> [What needs to be done]
Give back exactly the lines of the data below, starting with the line that has "压，保护电力设备免受过电压侵" and going on through the line that has "锌避雷器的制作工艺和检测技术".

[Start of Attachment]

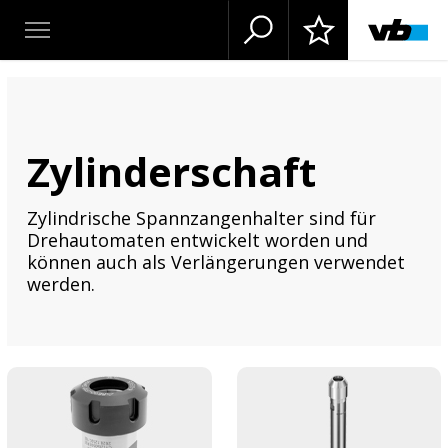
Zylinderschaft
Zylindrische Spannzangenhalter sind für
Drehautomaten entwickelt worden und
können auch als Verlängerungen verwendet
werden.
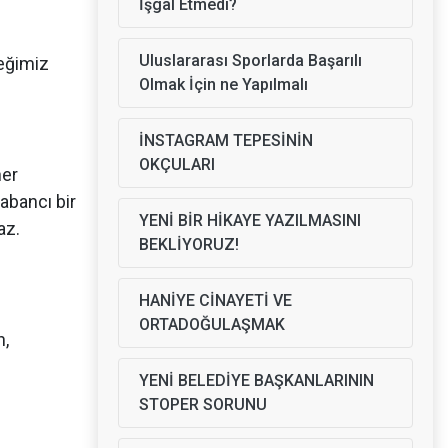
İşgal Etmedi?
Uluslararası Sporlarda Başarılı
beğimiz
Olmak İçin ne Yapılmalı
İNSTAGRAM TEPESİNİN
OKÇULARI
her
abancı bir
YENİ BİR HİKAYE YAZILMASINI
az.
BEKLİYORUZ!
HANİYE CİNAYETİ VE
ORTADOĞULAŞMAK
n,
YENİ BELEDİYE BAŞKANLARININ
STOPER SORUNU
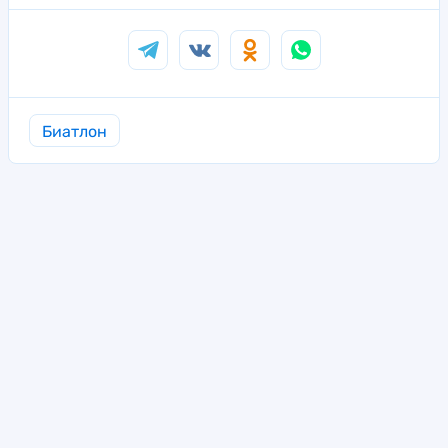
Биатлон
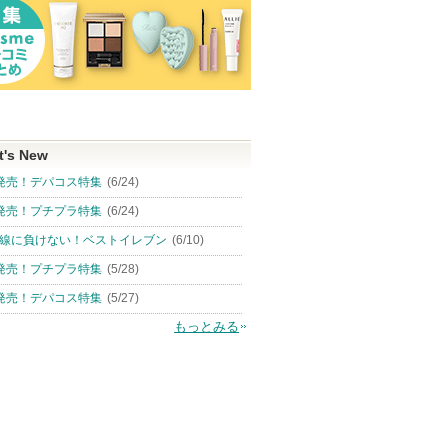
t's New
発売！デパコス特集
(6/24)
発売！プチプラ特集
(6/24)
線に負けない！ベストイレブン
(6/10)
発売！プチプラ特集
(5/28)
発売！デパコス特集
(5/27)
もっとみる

[End of Attachment]
[Start of Attachment]

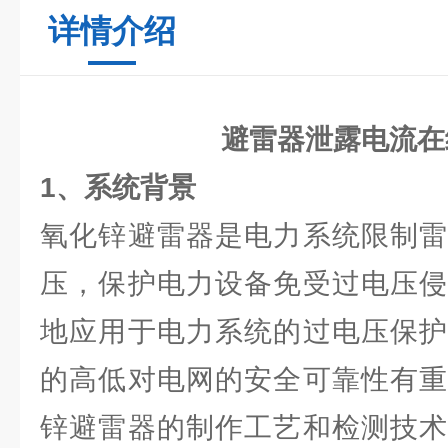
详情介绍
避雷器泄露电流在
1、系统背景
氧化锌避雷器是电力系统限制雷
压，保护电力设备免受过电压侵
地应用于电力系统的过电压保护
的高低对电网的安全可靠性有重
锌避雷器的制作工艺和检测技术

[End of Attachment]

> [Result of this task]
压，保护电力设备免受过电压侵
地应用于电力系统的过电压保护
的高低对电网的安全可靠性有重
锌避雷器的制作工艺和检测技术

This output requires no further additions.